Son premier fait de gloire est précoce. Isidore Ducasse, dit Lautréamont (1846-1870), était passé par le lycée de Tarbes où lui-même est scolarisé. L’été de ses 17 ans, il prend son Solex et entreprend de retrouver ceux qui, en Bigorre, l’ont connu. C’est ainsi qu’il découvre dans un album de famille la seule photo de l’auteur des Chants de Maldoror, auquel il consacrera plusieurs ouvrages.
Erudit obstiné
Par la suite, Jean-Jacques Lefrère identifie l’ultime pellicule que possédait Che Guevara le jour de sa mort, localise la maison de maître où Rimbaud a vécu à Aden (Yémen), et met la main sur son portrait réalisé par Forain. Pour exhumer un document précieux, il n’hésite pas à s’envoler pour Moscou ou New York. Il part ainsi sur les traces de Rimbaud à Harar (Ethiopie) et de Lautréamont à Montevideo (Uruguay). Parfois les inédits étaient tout proches, sans que quiconque le sache. Par exemple, ce rare exemplaire des Poésies d’Isidore Ducasse, dormant à la Bibliothèque nationale, ou le dossier contenant l’original de la Lettre du voyant, de Rimbaud, qui, contrairement aux croyances des spécialistes, n’avait jamais quitté Paris. Ces trésors sous la semelle, à portée de pas, Jean-Jacques Lefrère, tête et barbe de corsaire, en parle comme du « syndrome de Rackham le Rouge ».
Il appartient à cette race d’érudits obstinés, des hommes de démesure qui collectent tout, vérifient tout. Au point que Bernard Pivot a dit de lui : « Où Jean-Jacques Lefrère passe, les biographies ne repoussent pas. » Son édition de la correspondance d’Arthur Rimbaud, en trois volumes de plus de 1 200 pages chacun, pour laquelle Lefrère apprend même le dialecte amharique d’Abyssinie (empire d’Ethiopie), fut, à cet égard, un chantier titanesque. Il eût suffi à une vie d’homme. Pas à lui. Au fil des ans, l’historien s’est également attaché à l’œuvre de Jules Laforgue, aux poésies de François Caradec, a étudié les romans de Catulle Mendès, rédigé des ouvrages sur les symbolistes Rodolphe Darzens et Jean Ajalbert, sorti de l’oubli, avec Philippe Oriol, la figure de l’anarchiste Zo d’Axa (La feuille qui ne tremblait pas, Flammarion, 2013).
Double carrière
L’homme n’a rien d’un universitaire retranché derrière ses archives. Drôle de parcours que celui de cet hématologue de profession, titulaire de trois doctorats (médecine, biologie, ès lettres), qui a mené une double carrière pendant plusieurs décennies : la semaine pour la science, le week-end voué à la littérature. Expert en virologie, et professeur à l’université Paris-Descartes, Jean-Jacques Lefrère codirigeait l’Institut national de transfusion sanguine de Paris. A ce titre, il a signé plus de trois cents articles dans des publications scientifiques réputées. Avec la même rigueur, il a cofondé les Cahiers Lautréamont, parus de 1987 à 2010, ainsi que la revue Histoires littéraires, avec son complice Michel Pierssens.
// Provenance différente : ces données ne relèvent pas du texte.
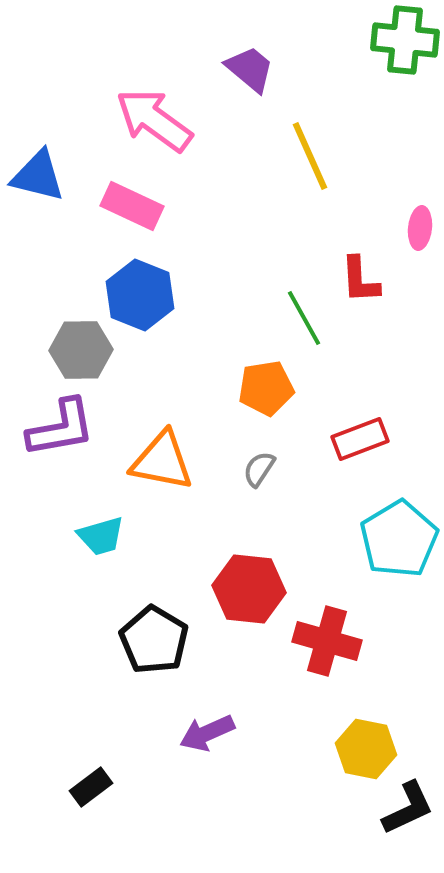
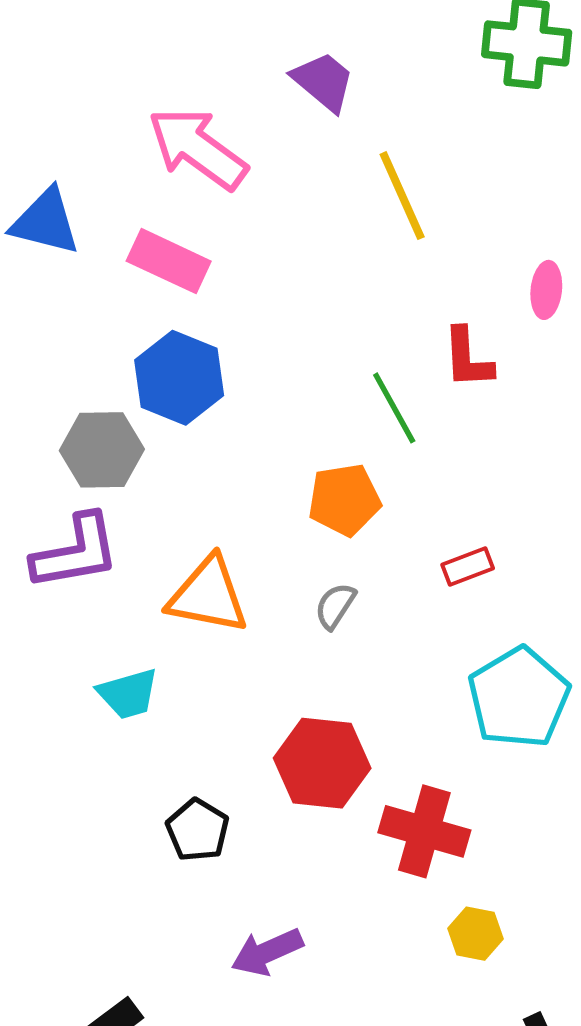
red rectangle: (360, 439) -> (468, 567), size x0.7
black pentagon: (154, 640) -> (198, 830), size x0.7
yellow hexagon: (366, 749) -> (475, 934), moved, size x0.7

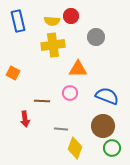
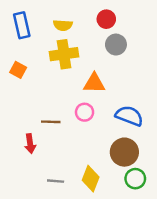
red circle: (71, 16) -> (106, 19), moved
orange square: (13, 73) -> (18, 70), moved
gray line: (61, 129) -> (56, 181), moved

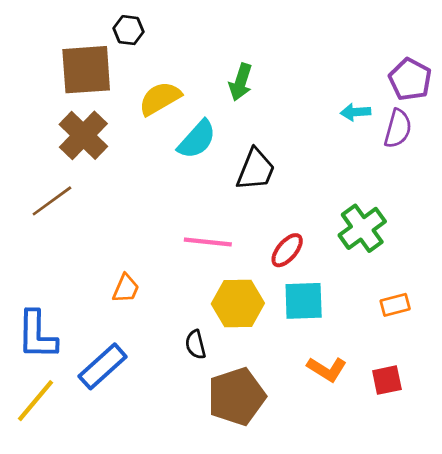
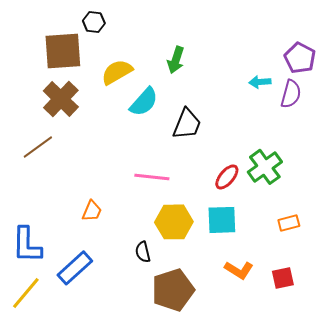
red ellipse: (287, 250) -> (227, 177), moved

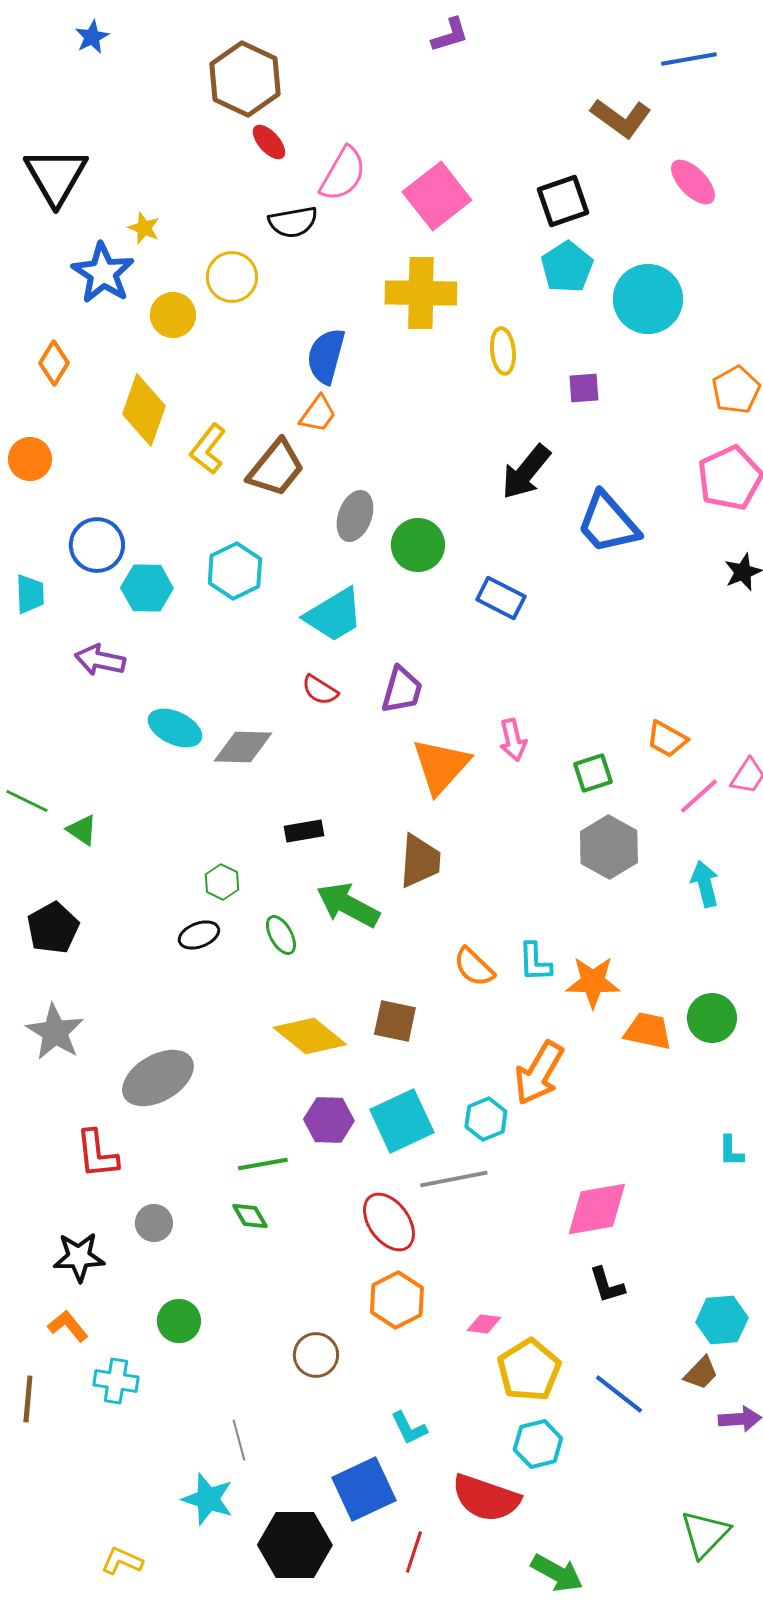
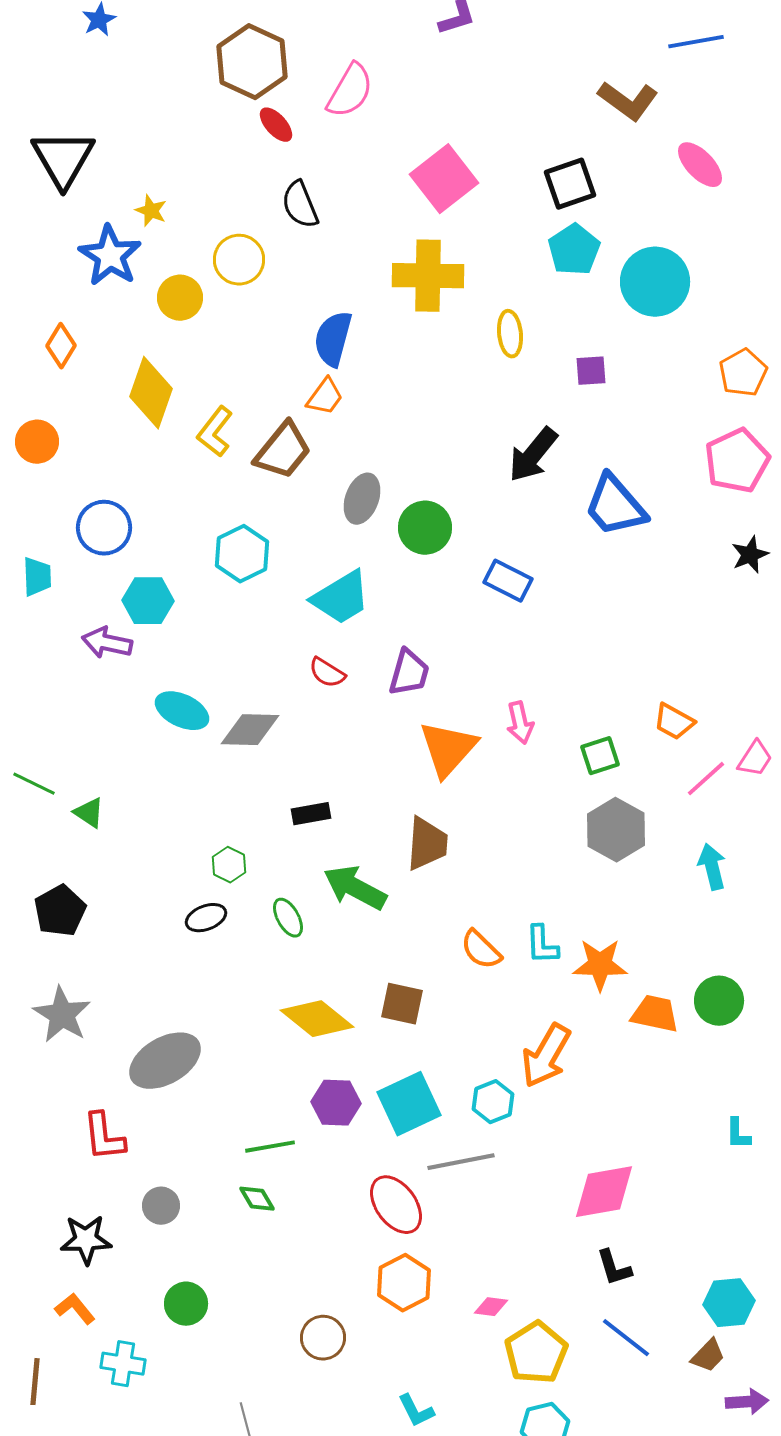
pink semicircle: (343, 174) -> (350, 91), moved
black semicircle: (293, 222) -> (300, 205), turned 78
cyan hexagon: (147, 588) -> (148, 601), moved
blue line: (619, 1394) -> (626, 1338), moved

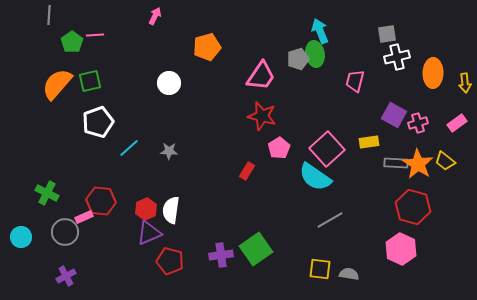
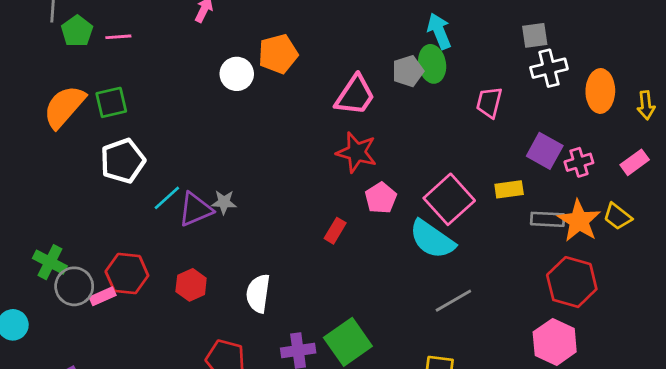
green pentagon: (72, 42) -> (77, 31), moved
white circle: (169, 83) -> (237, 74), moved
white semicircle: (171, 210) -> (258, 293), moved
gray circle: (65, 232) -> (74, 286), moved
purple triangle: (149, 233) -> (195, 209), moved

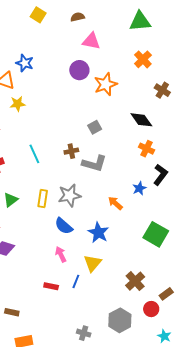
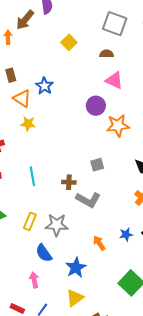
yellow triangle: (93, 263) -> (75, 298), moved

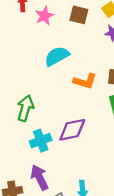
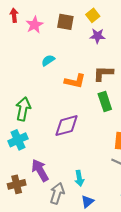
cyan semicircle: (57, 56) -> (48, 60), size x0.6
cyan cross: (41, 141) -> (18, 140), moved

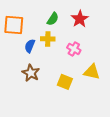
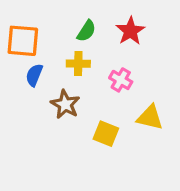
blue semicircle: (30, 46) -> (34, 75), moved
brown star: (31, 73) -> (65, 104), moved

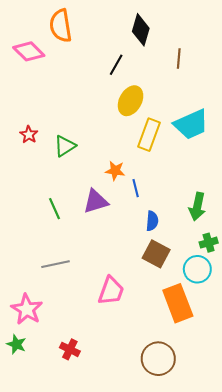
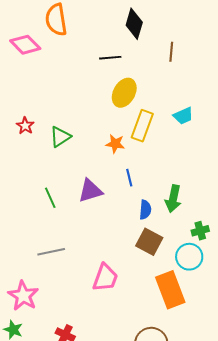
black line: (116, 65) -> (110, 58), turned 55
cyan trapezoid: (191, 124) -> (183, 116), size x0.6
orange star: (115, 171) -> (115, 144), moved
green arrow: (197, 207) -> (173, 199), moved

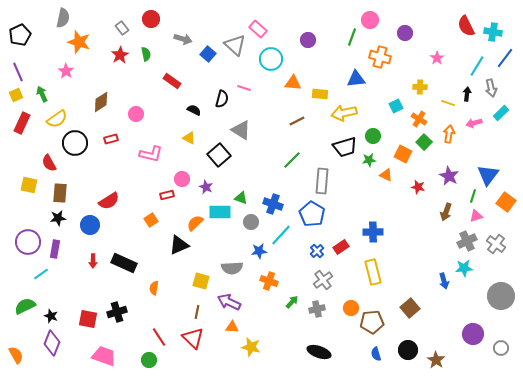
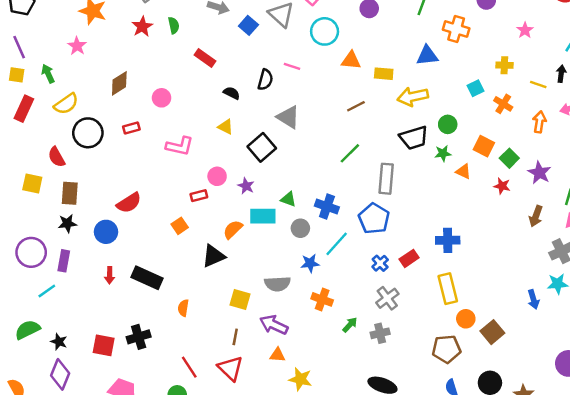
yellow square: (16, 95) -> (17, 75), turned 32
green square: (424, 142) -> (509, 158), moved
orange circle: (351, 308) -> (466, 319), moved

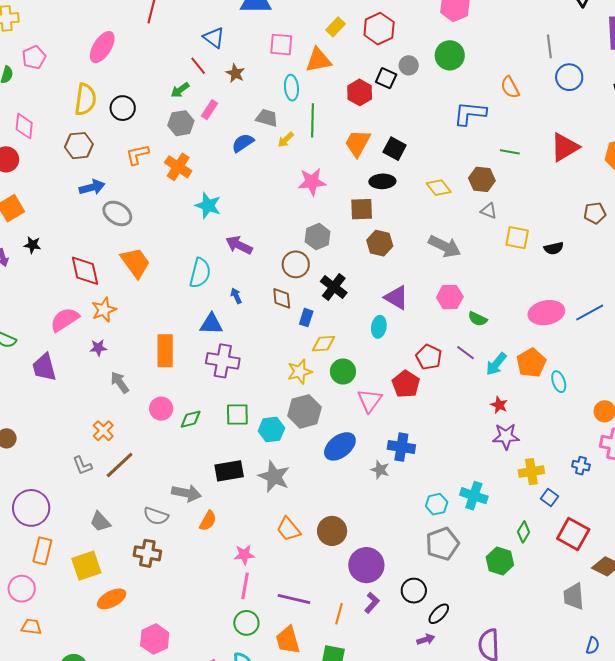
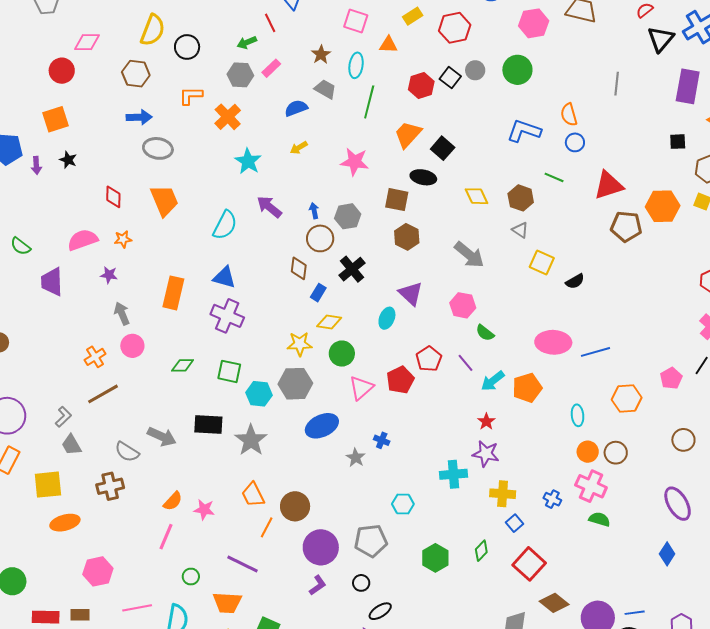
orange triangle: (318, 60) -> (388, 45), size x0.7
brown star: (235, 73) -> (321, 55), moved
blue circle: (569, 77) -> (575, 142), moved, size x0.7
pink diamond: (24, 126) -> (87, 42), turned 72
yellow arrow: (286, 140) -> (299, 148), moved
gray ellipse: (117, 213) -> (158, 148), turned -36
brown pentagon: (595, 213) -> (626, 226), moved, size x1.4
black semicircle: (554, 248) -> (575, 281), turned -30
red diamond: (85, 271) -> (113, 197), size x0.7
blue arrow: (236, 296) -> (314, 211), moved
orange star: (104, 310) -> (123, 239), size x0.7
cyan ellipse: (559, 382) -> (578, 415), moved
pink circle: (161, 409) -> (132, 346), moved
blue cross: (401, 447) -> (382, 440), size x0.6
gray L-shape: (82, 465) -> (63, 417), moved, turned -125
cyan cross: (474, 496) -> (453, 474), moved, turned -36
orange semicircle: (208, 521) -> (173, 501), moved
gray pentagon: (442, 544) -> (371, 541), moved
brown cross: (147, 553) -> (110, 486), turned -36
green hexagon: (500, 561) -> (435, 558), moved
pink line: (245, 586) -> (166, 537), moved
black circle: (414, 591) -> (361, 583), size x0.7
orange line: (339, 614) -> (267, 527), moved
green circle: (246, 623) -> (191, 577), size x0.7
orange trapezoid: (288, 640) -> (227, 603), turned -84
Depuis 1997, tous deux organisaient le Colloque des Invalides sur des thèmes aussi divers qu’insolites : « Les ratés de la littérature », « Querelles et invectives », « Films et plumes », « Curieux curiosa », « Alcools », etc. Une règle lors de ces séminaires : pas de communication excédant cinq minutes. Aussi ne s’y ennuyait-on jamais. Et l’on en sortait avec une palanquée d’anecdotes, y apprenant le nombre de boissons alcoolisées imbibant les pages de la comtesse de Ségur ou que, entre 1949 et 2007, un admirateur anonyme déposa chaque année une bouteille de cognac sur la tombe d’Edgar Allan Poe.
Avec Jean-Jacques Lefrère s’éteint l’héritier spirituel de l’érudit Pascal Pia et de l’éditeur Maurice Nadeau, qu’il avait eu la chance de fréquenter et avec lesquels il partageait sa passion pour l’histoire littéraire, ses chemins de traverse et ses mystifications.